The problem is especially acute for smaller companies that don't have full-time computer security staff, he said, nothing the vast majority of Canadian businesses have less than 100 employees.

"It's a good opportunity for resellers to provide a security service where the expertise lacks inside of an organization," said Murphy.

Cavusoglu also warned that under-rating Internet security threats can have a hidden cost.

A study he co-authored last year found firms that announced security breeches lost an average 2.1 per cent of their market value — about $1.65 billion in market capitalization — within two days.

"People have to understand how much (information technology) security investment they have to make," he said.

"If they are looking only at the tangible aspect of the damage, they may under-invest. They also have to look at the intangible aspect, the market reaction, et cetera."
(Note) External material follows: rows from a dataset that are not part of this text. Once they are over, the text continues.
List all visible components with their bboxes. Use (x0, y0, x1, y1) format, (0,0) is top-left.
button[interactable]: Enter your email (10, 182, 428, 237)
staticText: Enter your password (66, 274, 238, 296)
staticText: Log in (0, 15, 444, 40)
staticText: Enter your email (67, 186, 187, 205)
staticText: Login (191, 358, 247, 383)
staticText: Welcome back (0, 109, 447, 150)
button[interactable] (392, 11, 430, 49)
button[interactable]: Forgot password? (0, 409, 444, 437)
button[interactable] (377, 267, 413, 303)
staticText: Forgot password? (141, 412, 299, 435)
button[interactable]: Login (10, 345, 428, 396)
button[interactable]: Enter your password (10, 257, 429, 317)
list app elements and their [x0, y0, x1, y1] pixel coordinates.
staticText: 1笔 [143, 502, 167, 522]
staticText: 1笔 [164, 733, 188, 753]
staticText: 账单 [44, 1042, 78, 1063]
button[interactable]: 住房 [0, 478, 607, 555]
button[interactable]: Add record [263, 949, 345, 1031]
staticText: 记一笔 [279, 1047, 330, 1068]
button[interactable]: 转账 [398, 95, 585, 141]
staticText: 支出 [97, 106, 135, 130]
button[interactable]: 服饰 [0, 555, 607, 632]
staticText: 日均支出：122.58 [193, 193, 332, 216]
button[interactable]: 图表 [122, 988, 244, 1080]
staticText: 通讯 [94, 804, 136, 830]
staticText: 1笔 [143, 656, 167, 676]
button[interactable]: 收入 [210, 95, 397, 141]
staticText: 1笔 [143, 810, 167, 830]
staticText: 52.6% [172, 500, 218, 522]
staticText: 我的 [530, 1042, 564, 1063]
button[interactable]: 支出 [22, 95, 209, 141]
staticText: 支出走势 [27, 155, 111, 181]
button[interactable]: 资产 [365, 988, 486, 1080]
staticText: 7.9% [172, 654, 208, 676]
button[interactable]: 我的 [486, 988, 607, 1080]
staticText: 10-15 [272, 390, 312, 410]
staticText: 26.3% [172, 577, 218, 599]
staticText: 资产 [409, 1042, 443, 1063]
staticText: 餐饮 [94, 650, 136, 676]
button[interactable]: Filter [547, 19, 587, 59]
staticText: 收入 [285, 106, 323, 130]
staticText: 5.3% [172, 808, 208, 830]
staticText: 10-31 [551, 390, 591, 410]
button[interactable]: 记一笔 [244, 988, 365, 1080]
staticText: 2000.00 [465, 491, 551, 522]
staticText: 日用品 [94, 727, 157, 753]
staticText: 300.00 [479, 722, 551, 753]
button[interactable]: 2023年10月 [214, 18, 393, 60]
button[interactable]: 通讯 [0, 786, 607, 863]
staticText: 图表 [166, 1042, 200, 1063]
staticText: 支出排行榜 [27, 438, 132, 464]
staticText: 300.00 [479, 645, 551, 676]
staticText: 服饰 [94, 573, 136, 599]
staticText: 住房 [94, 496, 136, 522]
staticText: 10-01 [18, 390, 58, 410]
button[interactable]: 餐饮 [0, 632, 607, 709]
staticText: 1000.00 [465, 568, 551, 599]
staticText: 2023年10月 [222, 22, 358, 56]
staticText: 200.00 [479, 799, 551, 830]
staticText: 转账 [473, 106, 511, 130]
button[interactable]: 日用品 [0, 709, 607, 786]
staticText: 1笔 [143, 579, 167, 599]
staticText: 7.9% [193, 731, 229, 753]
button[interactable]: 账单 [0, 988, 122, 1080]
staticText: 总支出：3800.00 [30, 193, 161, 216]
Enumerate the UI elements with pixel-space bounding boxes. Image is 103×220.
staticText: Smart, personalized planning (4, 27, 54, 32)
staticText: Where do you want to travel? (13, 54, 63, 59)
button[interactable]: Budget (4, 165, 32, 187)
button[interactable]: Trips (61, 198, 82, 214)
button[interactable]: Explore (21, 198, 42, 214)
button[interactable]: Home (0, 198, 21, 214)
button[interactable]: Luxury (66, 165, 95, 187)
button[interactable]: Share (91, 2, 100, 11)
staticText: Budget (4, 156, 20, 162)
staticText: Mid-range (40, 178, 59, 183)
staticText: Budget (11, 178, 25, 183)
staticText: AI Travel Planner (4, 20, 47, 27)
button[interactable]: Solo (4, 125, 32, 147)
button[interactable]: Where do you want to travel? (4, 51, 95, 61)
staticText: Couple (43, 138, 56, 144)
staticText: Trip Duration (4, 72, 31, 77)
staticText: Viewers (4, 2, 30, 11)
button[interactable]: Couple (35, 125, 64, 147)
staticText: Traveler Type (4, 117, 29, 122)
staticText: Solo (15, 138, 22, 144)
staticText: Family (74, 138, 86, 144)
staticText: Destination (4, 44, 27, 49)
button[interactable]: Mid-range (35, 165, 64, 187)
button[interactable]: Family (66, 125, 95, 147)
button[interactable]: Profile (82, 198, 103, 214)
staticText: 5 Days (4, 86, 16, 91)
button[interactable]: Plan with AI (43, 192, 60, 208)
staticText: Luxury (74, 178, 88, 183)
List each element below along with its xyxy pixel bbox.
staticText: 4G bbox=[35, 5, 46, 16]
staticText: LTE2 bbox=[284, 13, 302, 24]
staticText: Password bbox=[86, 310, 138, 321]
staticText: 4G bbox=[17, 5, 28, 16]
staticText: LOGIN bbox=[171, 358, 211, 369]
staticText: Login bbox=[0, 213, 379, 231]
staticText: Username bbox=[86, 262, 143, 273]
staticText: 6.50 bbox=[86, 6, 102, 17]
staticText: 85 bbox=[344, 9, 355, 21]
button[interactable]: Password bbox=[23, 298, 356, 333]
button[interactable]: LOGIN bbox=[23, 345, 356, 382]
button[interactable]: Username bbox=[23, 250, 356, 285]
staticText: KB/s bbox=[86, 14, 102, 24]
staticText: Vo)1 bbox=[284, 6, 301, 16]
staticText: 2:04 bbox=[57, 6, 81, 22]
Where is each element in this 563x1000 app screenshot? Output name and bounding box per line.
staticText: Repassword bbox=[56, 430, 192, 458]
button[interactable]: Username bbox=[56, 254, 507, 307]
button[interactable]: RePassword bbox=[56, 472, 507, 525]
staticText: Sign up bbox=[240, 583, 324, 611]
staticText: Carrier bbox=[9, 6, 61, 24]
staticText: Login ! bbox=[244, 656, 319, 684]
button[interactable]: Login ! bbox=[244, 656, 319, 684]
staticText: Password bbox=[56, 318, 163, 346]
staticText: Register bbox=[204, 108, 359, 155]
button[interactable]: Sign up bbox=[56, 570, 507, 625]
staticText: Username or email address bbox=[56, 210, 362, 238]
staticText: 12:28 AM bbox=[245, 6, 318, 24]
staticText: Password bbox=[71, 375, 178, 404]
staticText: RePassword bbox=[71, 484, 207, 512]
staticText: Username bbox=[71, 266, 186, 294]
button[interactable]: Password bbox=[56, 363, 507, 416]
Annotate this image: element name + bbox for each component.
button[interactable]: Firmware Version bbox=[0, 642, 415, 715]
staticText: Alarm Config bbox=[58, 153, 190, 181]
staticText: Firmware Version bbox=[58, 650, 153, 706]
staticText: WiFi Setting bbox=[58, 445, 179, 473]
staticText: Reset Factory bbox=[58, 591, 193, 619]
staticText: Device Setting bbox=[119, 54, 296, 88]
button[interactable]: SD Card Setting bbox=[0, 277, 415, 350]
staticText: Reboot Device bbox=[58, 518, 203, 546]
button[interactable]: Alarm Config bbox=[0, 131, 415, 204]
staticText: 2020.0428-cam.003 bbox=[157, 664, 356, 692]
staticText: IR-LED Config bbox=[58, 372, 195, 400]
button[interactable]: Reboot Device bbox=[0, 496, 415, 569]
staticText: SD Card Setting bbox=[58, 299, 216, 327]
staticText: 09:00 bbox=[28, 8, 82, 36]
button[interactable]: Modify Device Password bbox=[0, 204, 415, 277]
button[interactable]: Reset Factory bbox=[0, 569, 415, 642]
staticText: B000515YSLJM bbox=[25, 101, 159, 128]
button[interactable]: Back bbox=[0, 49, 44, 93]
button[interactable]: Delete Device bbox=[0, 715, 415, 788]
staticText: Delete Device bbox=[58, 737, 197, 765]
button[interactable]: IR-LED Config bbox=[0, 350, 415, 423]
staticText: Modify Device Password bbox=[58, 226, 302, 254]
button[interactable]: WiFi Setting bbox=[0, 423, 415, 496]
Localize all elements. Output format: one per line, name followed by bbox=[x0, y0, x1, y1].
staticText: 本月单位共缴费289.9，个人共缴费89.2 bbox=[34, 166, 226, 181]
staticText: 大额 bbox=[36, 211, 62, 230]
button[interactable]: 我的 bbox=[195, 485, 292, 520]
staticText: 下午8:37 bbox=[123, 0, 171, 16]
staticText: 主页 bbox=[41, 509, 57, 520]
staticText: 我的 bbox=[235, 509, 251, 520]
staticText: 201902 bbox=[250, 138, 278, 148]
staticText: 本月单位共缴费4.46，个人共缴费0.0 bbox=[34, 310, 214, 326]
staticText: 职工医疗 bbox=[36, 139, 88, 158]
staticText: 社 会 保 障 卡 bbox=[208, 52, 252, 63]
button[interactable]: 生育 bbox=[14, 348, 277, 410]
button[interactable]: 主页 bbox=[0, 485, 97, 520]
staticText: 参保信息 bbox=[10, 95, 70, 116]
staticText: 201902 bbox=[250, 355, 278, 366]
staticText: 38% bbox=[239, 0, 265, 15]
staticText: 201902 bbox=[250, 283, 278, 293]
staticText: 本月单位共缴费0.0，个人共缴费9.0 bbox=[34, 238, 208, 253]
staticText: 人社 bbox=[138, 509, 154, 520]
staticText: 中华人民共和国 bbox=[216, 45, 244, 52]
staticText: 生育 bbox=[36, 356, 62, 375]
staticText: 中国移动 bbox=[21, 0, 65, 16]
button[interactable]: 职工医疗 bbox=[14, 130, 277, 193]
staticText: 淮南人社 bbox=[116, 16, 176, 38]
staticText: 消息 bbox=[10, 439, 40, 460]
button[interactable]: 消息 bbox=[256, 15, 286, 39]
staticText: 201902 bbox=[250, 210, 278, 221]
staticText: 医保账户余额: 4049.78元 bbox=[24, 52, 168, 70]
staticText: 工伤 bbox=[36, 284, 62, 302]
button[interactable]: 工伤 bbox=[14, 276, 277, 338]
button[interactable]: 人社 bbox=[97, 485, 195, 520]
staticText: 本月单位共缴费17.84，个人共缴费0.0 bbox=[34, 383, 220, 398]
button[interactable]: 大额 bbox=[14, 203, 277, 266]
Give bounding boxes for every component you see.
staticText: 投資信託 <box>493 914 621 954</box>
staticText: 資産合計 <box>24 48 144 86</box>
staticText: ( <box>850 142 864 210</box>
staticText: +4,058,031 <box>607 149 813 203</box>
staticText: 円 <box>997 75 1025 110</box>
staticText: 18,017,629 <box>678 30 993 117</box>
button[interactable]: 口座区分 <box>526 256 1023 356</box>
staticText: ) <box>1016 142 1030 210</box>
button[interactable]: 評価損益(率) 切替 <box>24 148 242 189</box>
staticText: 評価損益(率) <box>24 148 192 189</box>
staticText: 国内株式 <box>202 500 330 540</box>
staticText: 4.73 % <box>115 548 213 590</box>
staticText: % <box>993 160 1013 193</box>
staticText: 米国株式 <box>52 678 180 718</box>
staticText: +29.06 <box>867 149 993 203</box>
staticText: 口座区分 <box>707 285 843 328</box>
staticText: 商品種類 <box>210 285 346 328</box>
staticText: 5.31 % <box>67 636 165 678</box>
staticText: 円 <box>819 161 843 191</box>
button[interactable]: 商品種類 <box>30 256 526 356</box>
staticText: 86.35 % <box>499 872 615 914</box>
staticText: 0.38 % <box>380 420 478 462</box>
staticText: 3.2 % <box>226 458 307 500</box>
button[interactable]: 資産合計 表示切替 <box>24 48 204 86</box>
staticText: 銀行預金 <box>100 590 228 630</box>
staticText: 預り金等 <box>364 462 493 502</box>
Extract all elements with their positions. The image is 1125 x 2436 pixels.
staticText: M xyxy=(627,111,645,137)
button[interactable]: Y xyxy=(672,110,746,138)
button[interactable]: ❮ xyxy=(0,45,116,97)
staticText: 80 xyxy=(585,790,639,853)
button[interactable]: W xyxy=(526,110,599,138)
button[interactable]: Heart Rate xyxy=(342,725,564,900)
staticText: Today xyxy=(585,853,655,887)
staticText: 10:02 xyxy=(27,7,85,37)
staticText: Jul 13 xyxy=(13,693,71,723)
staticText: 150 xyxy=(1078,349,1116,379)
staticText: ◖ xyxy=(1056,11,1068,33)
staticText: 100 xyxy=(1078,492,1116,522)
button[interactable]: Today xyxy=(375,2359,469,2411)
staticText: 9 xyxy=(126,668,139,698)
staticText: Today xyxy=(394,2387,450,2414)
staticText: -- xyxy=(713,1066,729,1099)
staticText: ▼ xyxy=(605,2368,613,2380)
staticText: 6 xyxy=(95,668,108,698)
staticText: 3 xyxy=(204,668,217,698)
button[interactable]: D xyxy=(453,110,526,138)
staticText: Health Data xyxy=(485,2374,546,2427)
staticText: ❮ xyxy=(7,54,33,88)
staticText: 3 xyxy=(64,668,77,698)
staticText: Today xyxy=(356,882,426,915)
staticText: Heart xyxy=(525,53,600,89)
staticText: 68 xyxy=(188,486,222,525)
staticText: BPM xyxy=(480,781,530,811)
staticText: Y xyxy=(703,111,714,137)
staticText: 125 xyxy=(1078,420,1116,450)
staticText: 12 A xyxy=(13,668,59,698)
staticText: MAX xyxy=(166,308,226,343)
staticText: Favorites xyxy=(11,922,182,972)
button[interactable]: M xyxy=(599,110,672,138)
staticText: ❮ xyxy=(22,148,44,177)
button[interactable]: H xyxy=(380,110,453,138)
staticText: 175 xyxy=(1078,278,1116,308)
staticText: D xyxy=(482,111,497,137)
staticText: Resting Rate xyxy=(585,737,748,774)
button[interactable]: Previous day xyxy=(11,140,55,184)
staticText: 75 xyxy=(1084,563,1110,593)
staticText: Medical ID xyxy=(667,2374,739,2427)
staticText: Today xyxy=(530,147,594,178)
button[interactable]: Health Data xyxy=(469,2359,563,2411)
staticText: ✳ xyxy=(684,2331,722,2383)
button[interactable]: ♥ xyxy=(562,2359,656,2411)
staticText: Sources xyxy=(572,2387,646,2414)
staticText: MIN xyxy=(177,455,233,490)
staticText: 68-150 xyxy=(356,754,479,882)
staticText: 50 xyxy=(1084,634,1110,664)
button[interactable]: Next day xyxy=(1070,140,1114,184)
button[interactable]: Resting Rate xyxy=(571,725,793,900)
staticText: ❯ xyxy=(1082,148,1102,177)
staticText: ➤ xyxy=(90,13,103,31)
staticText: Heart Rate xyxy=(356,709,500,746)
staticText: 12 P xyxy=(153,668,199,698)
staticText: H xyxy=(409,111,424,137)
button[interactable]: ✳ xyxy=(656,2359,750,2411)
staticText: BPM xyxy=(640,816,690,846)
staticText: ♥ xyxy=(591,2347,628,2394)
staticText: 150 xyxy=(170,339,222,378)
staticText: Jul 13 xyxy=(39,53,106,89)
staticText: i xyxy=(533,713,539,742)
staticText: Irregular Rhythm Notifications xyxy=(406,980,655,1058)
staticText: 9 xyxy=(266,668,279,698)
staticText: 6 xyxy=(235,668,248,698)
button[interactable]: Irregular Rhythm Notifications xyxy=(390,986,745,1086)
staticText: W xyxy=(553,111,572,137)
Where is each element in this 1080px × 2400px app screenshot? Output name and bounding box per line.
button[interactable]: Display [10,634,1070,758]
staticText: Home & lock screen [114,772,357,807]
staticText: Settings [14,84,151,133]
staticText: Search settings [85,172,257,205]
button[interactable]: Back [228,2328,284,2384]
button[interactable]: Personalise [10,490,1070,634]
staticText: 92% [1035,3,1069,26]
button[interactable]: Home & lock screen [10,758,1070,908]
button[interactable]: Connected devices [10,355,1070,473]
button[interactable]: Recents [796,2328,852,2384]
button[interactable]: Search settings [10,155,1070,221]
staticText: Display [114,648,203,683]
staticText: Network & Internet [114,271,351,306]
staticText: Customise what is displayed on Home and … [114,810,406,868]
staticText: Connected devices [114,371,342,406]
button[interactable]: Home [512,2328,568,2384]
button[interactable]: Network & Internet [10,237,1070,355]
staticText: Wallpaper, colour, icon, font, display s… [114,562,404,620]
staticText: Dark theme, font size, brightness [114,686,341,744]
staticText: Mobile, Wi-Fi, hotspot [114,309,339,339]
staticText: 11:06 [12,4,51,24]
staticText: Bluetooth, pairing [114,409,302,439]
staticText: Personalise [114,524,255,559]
Murphy said Symantec this year forecasts three or four level 4 attacks this year and an level 3 attacks on average once a month.

While response times are improving, experts say the hackers are just as quick to adjust their tactics.

Mydoom and Novarg, for instance, utilized "social psychology" by making it appear the e-mails were from someone the recipient knew or might trust, said Murphy.

Cavusoglu also noted that for the first time the worm was buried in a text or .txt file after years of warnings that people shouldn't open unknown executable or .exe files.

"This is going to be an arms race," he said. "We will see this cycle over and over."